Supervisor mistrzowskiego pojedynku wagę Ukraińca odczytał poprawnie, jednak podczas przekazywania wyniku do Buffera nastąpiło nieporozumienie (prawdopodobnie wynikające z panującego hałasu) i ostatecznie słynny anosnser wprowadził publikę w błąd.
Prawdziwa waga Oleksandra Uyska to 101,2, kg czyli tylko 1 kg więcej niż czempion federacji WBA, WBO i IBF zanotował przed swoją poprzednią walką, z Danielem Dubois.
Aż 105,9 kg zanotował Oleksandr Usyk (21-0, 14 KO) podczas ważenia przed jutrzejszą walką o cztery pasy kategorii ciężkiej z Tysonem Furym (34-0-1, 24 KO). To rekordowa waga w karierze Ukraińca i aż o 5,7 kg więcej niż w sierpniowym starciu z Danielem Dubois. "Król Cyganów" natomiast z wagą 118,8 kg był znacznie lżejszy niż w swoim poprzednim występie, przeciwko Francisowi Ngannou i zarazem najlżejszy od roku 2019.

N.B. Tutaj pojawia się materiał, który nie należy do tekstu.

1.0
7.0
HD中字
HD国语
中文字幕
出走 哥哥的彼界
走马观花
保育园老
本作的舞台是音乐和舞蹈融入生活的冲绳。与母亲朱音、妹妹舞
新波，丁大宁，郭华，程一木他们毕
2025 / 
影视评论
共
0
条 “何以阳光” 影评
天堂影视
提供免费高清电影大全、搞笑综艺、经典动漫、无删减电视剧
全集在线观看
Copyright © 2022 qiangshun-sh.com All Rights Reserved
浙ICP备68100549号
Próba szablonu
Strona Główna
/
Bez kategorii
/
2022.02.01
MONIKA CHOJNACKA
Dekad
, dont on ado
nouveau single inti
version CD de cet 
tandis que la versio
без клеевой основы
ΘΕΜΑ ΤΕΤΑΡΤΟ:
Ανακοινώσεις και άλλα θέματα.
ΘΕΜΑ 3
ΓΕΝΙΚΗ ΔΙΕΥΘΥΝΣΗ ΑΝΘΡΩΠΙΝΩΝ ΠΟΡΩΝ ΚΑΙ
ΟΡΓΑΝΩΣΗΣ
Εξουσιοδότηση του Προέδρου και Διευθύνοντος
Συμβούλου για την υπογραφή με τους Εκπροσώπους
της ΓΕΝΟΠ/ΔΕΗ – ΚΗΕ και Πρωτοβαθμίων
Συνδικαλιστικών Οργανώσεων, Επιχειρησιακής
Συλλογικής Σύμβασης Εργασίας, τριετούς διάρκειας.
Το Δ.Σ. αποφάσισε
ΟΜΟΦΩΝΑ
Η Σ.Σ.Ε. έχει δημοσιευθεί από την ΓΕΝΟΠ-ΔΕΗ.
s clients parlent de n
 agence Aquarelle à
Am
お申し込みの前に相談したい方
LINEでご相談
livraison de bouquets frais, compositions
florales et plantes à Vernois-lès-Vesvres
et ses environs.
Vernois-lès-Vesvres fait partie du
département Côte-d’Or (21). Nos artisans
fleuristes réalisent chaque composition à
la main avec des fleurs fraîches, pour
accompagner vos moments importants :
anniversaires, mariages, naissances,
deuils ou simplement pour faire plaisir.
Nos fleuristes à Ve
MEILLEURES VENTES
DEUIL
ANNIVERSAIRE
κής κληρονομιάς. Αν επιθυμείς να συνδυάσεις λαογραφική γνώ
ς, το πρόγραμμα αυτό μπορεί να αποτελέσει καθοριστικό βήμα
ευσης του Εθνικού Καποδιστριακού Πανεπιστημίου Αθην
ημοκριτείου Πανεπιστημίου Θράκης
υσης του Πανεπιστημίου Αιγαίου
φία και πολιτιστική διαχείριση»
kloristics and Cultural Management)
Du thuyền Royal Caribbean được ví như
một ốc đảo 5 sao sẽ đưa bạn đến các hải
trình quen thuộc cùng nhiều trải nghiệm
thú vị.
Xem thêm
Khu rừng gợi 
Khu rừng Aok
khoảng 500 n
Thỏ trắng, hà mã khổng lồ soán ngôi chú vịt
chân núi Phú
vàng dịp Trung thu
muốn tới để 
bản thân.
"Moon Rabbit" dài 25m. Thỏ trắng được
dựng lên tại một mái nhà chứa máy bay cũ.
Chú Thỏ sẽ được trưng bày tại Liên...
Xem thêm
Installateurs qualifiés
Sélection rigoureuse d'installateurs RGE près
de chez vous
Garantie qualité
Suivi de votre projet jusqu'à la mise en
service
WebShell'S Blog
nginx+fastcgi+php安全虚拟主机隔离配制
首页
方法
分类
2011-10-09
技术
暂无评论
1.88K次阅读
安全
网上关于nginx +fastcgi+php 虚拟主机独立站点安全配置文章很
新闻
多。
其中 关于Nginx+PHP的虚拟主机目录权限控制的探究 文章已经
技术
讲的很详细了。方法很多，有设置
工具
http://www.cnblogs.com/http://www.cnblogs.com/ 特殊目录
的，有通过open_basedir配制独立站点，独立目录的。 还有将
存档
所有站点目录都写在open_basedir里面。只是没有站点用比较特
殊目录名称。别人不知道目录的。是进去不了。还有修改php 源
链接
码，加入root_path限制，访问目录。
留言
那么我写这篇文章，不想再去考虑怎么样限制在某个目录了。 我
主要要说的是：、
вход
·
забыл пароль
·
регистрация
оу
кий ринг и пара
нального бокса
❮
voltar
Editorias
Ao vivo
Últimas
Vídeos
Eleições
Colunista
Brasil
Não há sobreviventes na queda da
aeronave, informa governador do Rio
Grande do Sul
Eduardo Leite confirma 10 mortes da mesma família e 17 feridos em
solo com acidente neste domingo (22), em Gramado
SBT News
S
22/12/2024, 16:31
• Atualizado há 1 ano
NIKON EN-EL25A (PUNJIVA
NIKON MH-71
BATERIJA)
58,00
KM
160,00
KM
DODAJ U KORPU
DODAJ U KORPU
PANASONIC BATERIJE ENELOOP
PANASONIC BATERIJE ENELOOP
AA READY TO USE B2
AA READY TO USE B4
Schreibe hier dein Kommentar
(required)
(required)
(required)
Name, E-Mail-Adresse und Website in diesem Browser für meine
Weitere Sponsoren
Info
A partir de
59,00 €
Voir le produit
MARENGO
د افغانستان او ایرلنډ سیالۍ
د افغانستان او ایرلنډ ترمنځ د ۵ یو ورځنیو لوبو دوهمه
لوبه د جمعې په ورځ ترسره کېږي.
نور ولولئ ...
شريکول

Bernd Boente, który w przeszłości promował Władimira Kliczkę, przewiduje, że pogromca jego zawodnika z 2015 roku Tyson Fury (34-0-1, 24 KO) zostanie jutro pokonany przez Oleksandra Usyka (21-0, 14 KO).
- Osobiście stawiam na Usyka, dlatego, że uważam go za lepszego pięściarza - mówi Boente. - Obaj są obecnie dwoma najlepszymi zawodnikami wagi ciężkiej, nie ma co do tego wątpliwości. Uważam jednak, że Usyk ma to coś więcej, co jest potrzebne do wygrania takiej walki. Myślę, że jest silniejszy psychicznie. A to wiele mówi, gdy walczy się z kimś takim jak Fury. Myślę też, że ma nieco większe umiejętności techniczne i taktyczne. Stawiam na zwycięstwo na punkty: 7:5 po rundach na korzyść Usyka... natomiast jeśli będzie to klasyczny pojedynek bokserski, wygra Usyk. Jeśli będzie to "walka uliczna" wygra Fury...
- Wielką siłą Usyka jest szybkość i praca nóg. Ma niezwykle szybkie pięści, bije w różnych płaszczyznach i jest bardzo trudny do trafienia. I to jest właśnie największy problem Fury'ego. Musi zmierzyć się z mniejszym i niesamowicie zwinnym bokserem Fury musi przełamać rytm Usyka. Widziałem Ukraińca na wielu obozach Kliczki. To ktoś, kto potrafi przez dwanaście rund boksować w maksymalnym tempie i tak też właśnie trenuje. Zawsze jest w 100% przygotowany, zawsze w doskonałej formie i nigdy nie zwalnia tempa. W przeciwieństwie do Fury'ego, który w międzyczasie sporo przybrał na wadze, a potem nie walczył zbyt dobrze w kilku ostatnich walkach. Pytanie brzmi: czy Fury ma w sobie to coś, by przełamać ten rytm i stawić czoła temu mniejszemu, niezwykle zwinnemu Usykowi? Usyk będzie szybki i pokaże klasyczne "stick and move", więc zbliż się , uderzaj kombinacje, a następnie odskocz ponownie, bądź w ruchu, unikaj w lewo, w prawo itd. To stara zasada: ruchomy cel jest bardzo trudny do trafienia. To będzie główne zadanie i Fury’ego - analizuje Bernd Boente.
Stawką pojedynku Tysona Fury'ego z Oleksandrem Usykiem będą cztery mistrzowskie pasy kategorii ciężkiej. Transmisja w PPV na DAZN.